In our current Second Gilded Age, as in the first one from the late nineteenth century, the results of economic competition appear to suggest, falsely, that some of us are “winners” who deserve everything they have, while others are contemptible “losers.” The rich ostensibly owe the poor nothing – not even compassion or respect, and certainly not material aid through government.

In Bonfires of the American Dream, Daniel Shaviro develops these themes through close studies, in social context, of such classic novels and films as Atlas ShruggedThe Great GatsbyIt’s a Wonderful Life, and The Wolf of Wall Street. He thereby helps to provide a better understanding of what, apart from racism, has in recent years caused things to go so wrong culturally in America.

And here are the blurbs (none by people whom I have ever met - these are not from the network of back-scratching personal favors):

“This is a wonderful book, a page-turner about popular American thinking about the American Dream. Shaviro shows how much of our cultural experience consists of economic fantasies, and how much in turn those fantasies shape our culture and our politics. Brilliant, accurate, surprising, and unfailingly interesting.” — William Flesch, Professor of English, Brandeis University, USA.

“These readings of film and literature are subtle, convincing, and fascinating. Further, since they are written in short sentences, in plain yet lively prose, with carefully explicit conclusions, they are wholly accessible to the lay reader. Their theme is of exceptional interest to us all, in our anxious perception that American democratic values may be on course for disintegration.” — Professor Chris Fitter, Department of English and Communication, Rutgers University, USA.

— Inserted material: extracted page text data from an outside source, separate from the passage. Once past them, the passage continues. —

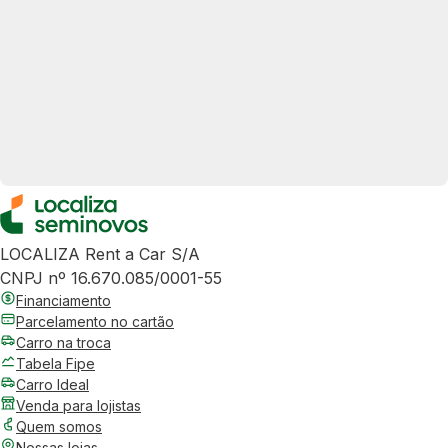
LOCALIZA Rent a Car S/A
CNPJ nº 16.670.085/0001-55
Financiamento
Parcelamento no cartão
Carro na troca
Tabela Fipe
Carro Ideal
Venda para lojistas
Quem somos
Nossas lojas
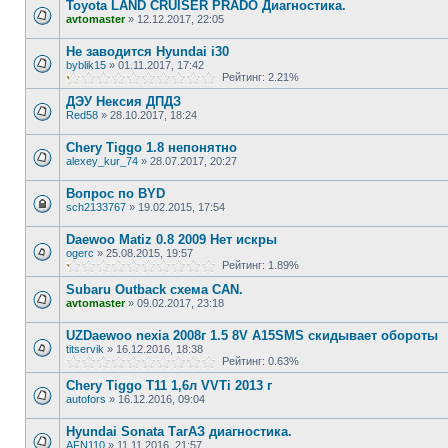
Toyota LAND CRUISER PRADO Диагностика.
avtomaster
»
12.12.2017, 22:05
Не заводится Hyundai i30
byblik15
»
01.11.2017, 17:42
Рейтинг: 2.21%
ДЭУ Нексия ДПДЗ
Red58
»
28.10.2017, 18:24
Chery Tiggo 1.8 непонятно
alexey_kur_74
»
28.07.2017, 20:27
Вопрос по BYD
sch2133767
»
19.02.2015, 17:54
Daewoo Matiz 0.8 2009 Нет искры
ogerc
»
25.08.2015, 19:57
Рейтинг: 1.89%
Subaru Outback схема CAN.
avtomaster
»
09.02.2017, 23:18
UZDaewoo nexia 2008г 1.5 8V A15SMS скидывает обороты
titservik
»
16.12.2016, 18:38
Рейтинг: 0.63%
Chery Tiggo T11 1,6л VVTi 2013 г
autofors
»
16.12.2016, 09:04
Hyundai Sonata ТагАЗ диагностика.
AFN110
»
11.11.2016, 21:57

“A selective but fascinating tour of American popular culture (Atlas Shrugged, The Great Gatsby, It’s a Wonderful Life, The Wolf of Wall Street) that illuminates destructive discrepancies between American ideals and practices and bitter divisions between rival ideals since the founding. One wonders how America has survived—and if it should.” — Professor Steven Johnston, Political Science Department, The University of Utah, Salt Lake City, USA.